My journey with science communication began in my junior year pursuing an undergraduate degree in Medical Sciences. I was applying for the Goldwater Scholarship after an impactful experience studying endometriosis in Dr. Katherine Burns’s lab. The Goldwater application process required me to envision myself as a future scientist, a career path I hadn’t fully considered before this experience. I began to imagine a future involving the scientific and medical world. At the same time, I was learning the foundational sciences of biochemistry, physiology, and microbiology to begin to understand disease progression and how things can go wrong in the human body. I still aspired to continue into a medical career, and I wondered how I was supposed to condense years of basic science into simple descriptions to future patients of why they encountered the medical problems they had. It seemed like the humanities could be useful in that.
Ultimately, though I did not receive the Goldwater Scholarship, this stepping stone led me to consider graduate school abroad. I wanted to continue to nurture my enthusiasm for science but to do so in a way that honored the humanities.

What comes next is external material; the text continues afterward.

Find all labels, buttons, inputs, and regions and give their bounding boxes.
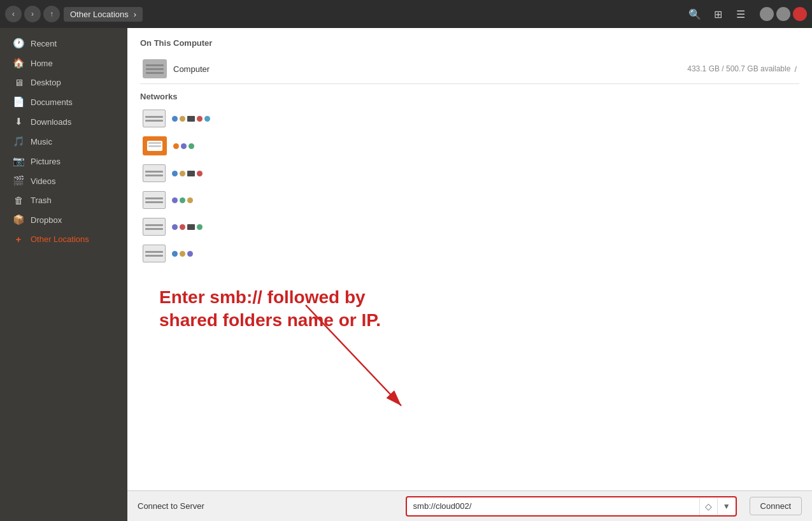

My first interaction with PEWS was when I attended the UC Workshop on Public Engagement with Science. This multi-day virtual conference was formative, as I learned more about the field of science communication and began to cement my future plans. I learned of the PEWS weekly Research & Discussion (R&D) Group while taking Dr. Melissa Jacquart’s honors seminar, “The Feminist Toolkit.” After involvement in the R&D Group, I was offered the opportunity to become a PEWS Undergraduate Intern. In that role, I was able to contribute to the future of PEWS by envisioning ways for the center to engage more fully with undergraduate students at UC and to provide spaces to connect young researchers like me with the field of science communication.
By connecting PEWS with existing structures on campus to support undergraduate students, I hope to see the UC opportunities that I’ve found so valuable to my own undergraduate research experiences integrated with PEWS opportunities. In my four years of being a student leader at UC, I had developed knowledge of campus and research opportunities that I want to share with other students.
In my work with PEWS, I’ve learned from so many incredible individuals who I admire deeply. I want to recognize the joy of collaborating with Kat Timm, Anthropology MA student and PEWS Sustainability Graduate Fellow, on the Careers in Public Engagement with Science Panel , and the support and guidance from Dr. Melissa Jacquart, Associate Director of PEWS, throughout the past year.
My next steps take me to the University of Edinburgh, where I will pursue a master’s degree in Science Communication and Public Engagement. This program will enable me to continue thinking about the broader intersections of reproductive health, science, and medicine. The World Congress on Endometriosis will take place in Edinburgh in the spring of 2023, and I look forward to seeing my UC mentor Dr. Burns speak at this event. My time with PEWS has been instrumental in my decision-making process for my future, and I am so grateful for this experience.